I have a question about the next code:
int main {
double x = 0;
double y = 0/x;
if(y==1) {.....}
....
....
return 0;
}
When I run the code on my computer, I get no runtime error and I see that y = -nan(0x8000000000000)
. Why it is not a runtime error to divide by zero?
Additionally, when I change the first line to int x = 0;
now there is a runtime error. What is the difference?
You can't rely on this "working" (i.e. doing the same thing all the time, portably) at all, it's undefined behavior in C for the second case, and also for the first if your implementation doesn't define __STDC_IEC_559__
(this is, I believe, rare these days).
C99, §6.5.5/5
The result of the / operator is the quotient from the division of the first operand by the
second; the result of the % operator is the remainder. In both operations, if the value of
the second operand is zero, the behavior is undefined.

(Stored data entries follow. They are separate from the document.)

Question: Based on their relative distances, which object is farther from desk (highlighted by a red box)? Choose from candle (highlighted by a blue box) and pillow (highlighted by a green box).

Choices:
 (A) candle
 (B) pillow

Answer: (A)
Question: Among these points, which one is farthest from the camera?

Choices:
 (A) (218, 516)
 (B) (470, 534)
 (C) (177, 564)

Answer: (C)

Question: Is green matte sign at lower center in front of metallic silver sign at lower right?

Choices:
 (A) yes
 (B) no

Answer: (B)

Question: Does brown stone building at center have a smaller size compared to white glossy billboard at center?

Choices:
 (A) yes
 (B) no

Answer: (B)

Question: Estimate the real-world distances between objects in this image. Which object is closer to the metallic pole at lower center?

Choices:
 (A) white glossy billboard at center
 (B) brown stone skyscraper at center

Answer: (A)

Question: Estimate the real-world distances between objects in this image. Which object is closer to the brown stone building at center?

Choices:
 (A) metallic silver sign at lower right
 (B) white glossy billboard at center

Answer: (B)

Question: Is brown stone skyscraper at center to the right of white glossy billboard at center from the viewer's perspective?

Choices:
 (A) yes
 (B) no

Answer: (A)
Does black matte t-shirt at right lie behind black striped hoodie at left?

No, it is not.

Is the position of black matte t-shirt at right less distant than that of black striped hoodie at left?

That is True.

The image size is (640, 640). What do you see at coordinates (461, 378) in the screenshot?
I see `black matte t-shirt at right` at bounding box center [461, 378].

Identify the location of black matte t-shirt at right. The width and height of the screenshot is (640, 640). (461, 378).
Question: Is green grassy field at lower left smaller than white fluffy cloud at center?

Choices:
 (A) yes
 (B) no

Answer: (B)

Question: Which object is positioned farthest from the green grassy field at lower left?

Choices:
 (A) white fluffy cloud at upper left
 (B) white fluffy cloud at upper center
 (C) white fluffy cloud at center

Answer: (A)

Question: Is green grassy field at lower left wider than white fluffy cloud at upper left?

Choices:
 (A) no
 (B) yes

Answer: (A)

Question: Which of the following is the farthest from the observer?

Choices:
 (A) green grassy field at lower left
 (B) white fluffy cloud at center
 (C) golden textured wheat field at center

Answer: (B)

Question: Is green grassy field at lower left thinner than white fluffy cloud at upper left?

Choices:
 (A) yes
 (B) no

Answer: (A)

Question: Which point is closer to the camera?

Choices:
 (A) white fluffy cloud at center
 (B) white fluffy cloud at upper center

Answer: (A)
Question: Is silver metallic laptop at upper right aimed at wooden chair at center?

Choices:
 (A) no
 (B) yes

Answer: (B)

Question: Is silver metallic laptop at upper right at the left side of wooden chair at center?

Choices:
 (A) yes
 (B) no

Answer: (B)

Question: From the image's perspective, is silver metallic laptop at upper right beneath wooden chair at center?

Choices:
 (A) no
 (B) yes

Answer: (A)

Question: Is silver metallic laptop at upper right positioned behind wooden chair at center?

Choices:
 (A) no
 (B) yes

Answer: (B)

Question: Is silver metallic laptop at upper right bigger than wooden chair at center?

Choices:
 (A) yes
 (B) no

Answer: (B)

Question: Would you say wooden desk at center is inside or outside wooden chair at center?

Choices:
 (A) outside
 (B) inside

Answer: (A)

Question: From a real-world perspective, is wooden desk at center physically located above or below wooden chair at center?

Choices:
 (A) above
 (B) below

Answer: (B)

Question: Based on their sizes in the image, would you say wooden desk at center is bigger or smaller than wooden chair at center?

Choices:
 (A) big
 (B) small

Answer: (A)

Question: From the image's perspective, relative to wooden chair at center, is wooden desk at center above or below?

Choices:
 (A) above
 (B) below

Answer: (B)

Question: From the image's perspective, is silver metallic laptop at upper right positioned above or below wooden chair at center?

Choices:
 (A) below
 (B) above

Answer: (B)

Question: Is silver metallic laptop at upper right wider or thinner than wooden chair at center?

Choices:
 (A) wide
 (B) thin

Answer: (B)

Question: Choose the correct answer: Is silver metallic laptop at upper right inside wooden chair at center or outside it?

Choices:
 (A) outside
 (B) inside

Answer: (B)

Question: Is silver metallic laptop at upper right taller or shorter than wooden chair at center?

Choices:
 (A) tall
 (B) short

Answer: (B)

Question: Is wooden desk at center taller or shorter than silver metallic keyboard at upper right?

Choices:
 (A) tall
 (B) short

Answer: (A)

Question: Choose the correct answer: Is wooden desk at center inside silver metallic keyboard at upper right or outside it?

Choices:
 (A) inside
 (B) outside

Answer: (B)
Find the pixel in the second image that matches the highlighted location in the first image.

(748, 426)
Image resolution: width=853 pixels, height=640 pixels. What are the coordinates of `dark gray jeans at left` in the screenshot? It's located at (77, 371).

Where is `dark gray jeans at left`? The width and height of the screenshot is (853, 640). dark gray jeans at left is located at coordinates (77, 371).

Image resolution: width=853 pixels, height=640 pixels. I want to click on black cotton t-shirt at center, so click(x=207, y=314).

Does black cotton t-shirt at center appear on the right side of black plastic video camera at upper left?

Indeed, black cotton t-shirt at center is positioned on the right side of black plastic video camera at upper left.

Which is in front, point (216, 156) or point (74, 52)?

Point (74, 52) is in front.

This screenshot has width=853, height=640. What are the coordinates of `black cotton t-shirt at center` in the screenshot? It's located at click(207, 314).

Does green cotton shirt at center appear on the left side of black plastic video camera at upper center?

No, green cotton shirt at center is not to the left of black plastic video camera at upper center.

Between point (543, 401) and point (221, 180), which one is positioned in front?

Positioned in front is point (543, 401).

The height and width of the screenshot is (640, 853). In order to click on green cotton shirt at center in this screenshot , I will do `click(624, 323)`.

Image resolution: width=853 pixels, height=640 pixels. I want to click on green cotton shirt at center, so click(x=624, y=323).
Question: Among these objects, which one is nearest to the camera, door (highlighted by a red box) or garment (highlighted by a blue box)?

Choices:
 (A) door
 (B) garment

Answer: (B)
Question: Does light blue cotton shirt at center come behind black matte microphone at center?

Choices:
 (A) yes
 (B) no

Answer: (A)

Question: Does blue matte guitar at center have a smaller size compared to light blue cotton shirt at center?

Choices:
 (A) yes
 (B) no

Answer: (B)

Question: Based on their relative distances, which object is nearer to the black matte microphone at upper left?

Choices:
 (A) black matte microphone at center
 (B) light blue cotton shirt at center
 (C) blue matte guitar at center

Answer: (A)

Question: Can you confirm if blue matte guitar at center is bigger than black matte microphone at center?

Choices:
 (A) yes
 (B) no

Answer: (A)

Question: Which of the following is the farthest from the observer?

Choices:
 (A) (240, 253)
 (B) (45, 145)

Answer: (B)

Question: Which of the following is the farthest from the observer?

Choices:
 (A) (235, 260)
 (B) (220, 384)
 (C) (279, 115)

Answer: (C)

The fact you're getting a "Not a Number" in one case and and not in the other is that one is done in floating-point arithmetic, where, on your implementation (conforming to IEEE 754 division by zero semantics), 0/0
gives a NaN.
In the second case, you're using integer arithmetic – undefined behavior, there's no predicting what will happen.
The reason you don't get an exception or error is because for a double, infinity and NaN are defined (see IEEE floating point) but when you try the same for integer, you'll get an error because NaN/Infinity aren't defined
This is because IEEE 754 standard defines special values for positive and negative infinity along with "not a number" for floating-point values.
Non-floating point types like int
do not have those special values defined and so the run-time is being terminated due to un-handled error.
This is not C-specific, you will see a very similar (if not the same) behavior in other languages simply because this functionality is down to hardware.